Madeline Martin, The Last Bookshop in London (322 pps)
From Amazon's description:(4.5 stars, with almost 17K ratings)
New York Times bestseller
“An irresistible tale which showcases the transformative power of literacy, reminding us of the hope and sanctuary our neighborhood bookstores offer during the perilous trials of war and unrest.”
August 1939: London prepares for war as Hitler’s forces sweep across Europe. Grace Bennett has always dreamed of moving to the city, but the bunkers and drawn curtains that she finds on her arrival are not what she expected. And she certainly never imagined she’d wind up working at Primrose Hill, a dusty old bookshop nestled in the heart of London.
Through blackouts and air raids as the Blitz intensifies, Grace discovers the power of storytelling to unite her community in ways she never dreamed—a force that triumphs over even the darkest nights of the war
Madeline Martin, The Keeper of Hidden Books (407 pps)
From Amazon's description:
A heartwarming story about the power of books to bring us together, inspired by the true story of the underground library in WWII Warsaw, by the New York Times bestselling author of The Last Bookshop in London.
All her life, Zofia has found comfort in two things during times of hardship: books and her best friend, Janina.

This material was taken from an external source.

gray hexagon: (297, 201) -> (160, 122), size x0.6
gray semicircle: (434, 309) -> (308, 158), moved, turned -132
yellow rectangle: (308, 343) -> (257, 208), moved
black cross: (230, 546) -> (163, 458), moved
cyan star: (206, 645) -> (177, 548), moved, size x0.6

But no one could have imagined the horrors of the Nazi occupation in Warsaw. As the bombs rain down and Hitler’s forces loot and destroy the city, Zofia finds that now books are also in need of saving.
With the death count rising and persecution intensifying, Zofia jumps to action to save her friend and salvage whatever books she can from the wreckage, hiding them away, and even starting a clandestine book club. She and her dearest friend never surrender their love of reading, even when Janina is forced into the newly formed ghetto.
But the closer Warsaw creeps toward liberation, the more dangerous life becomes for the women and their families – and escape may not be possible for everyone. As the destruction rages around them, Zofia must fight to save her friend and preserve her culture and community using the only weapon they have left - literature.
Charlotte McConaghy, Once There Were Wolves (270 pps)
From Amazon's description: (4.4 stars with over 6K ratings)
New York Times bestseller.
"Blazing...Visceral" (Los Angeles Times) · "Exceptional" (Newsweek) · "Bold...Heartfelt" (New York Times Book Review) · "Thought-provoking and thrilling" (GMA) · "Suspenseful and poignant" (Scientific American) · "Gripping" (The Sydney Morning Herald)
From the author of the beloved national bestseller Migrations, a pulse-pounding new novel set in the wild Scottish Highlands.
Inti Flynn arrives in Scotland with her twin sister, Aggie, to lead a team of biologists tasked with reintroducing fourteen gray wolves into the remote Highlands. She hopes to heal not only the dying landscape, but Aggie, too, unmade by the terrible secrets that drove the sisters out of Alaska.
Inti is not the woman she once was, either, changed by the harm she’s witnessed—inflicted by humans on both the wild and each other. Yet as the wolves surprise everyone by thriving, Inti begins to let her guard down, even opening herself up to the possibility of love. But when a farmer is found dead, Inti knows where the town will lay blame. Unable to accept her wolves could be responsible, Inti makes a reckless decision to protect them. But if the wolves didn’t make the kill, then who did? And what will Inti do when the man she is falling for seems to be the prime suspect?
Propulsive and spell-binding, Charlotte McConaghy's Once There Were Wolves is the unforgettable story of a woman desperate to save the creatures she loves—if she isn’t consumed by a wild that was once her refuge.
NOTE: This isn't an easy book to read for many because it focuses on moral decisions, or the lack thereof. So the content can be unnerving, upsetting, distressing, at times. At bottom, it's about survival, and the decisions necessary to survive. But it's beautifully written.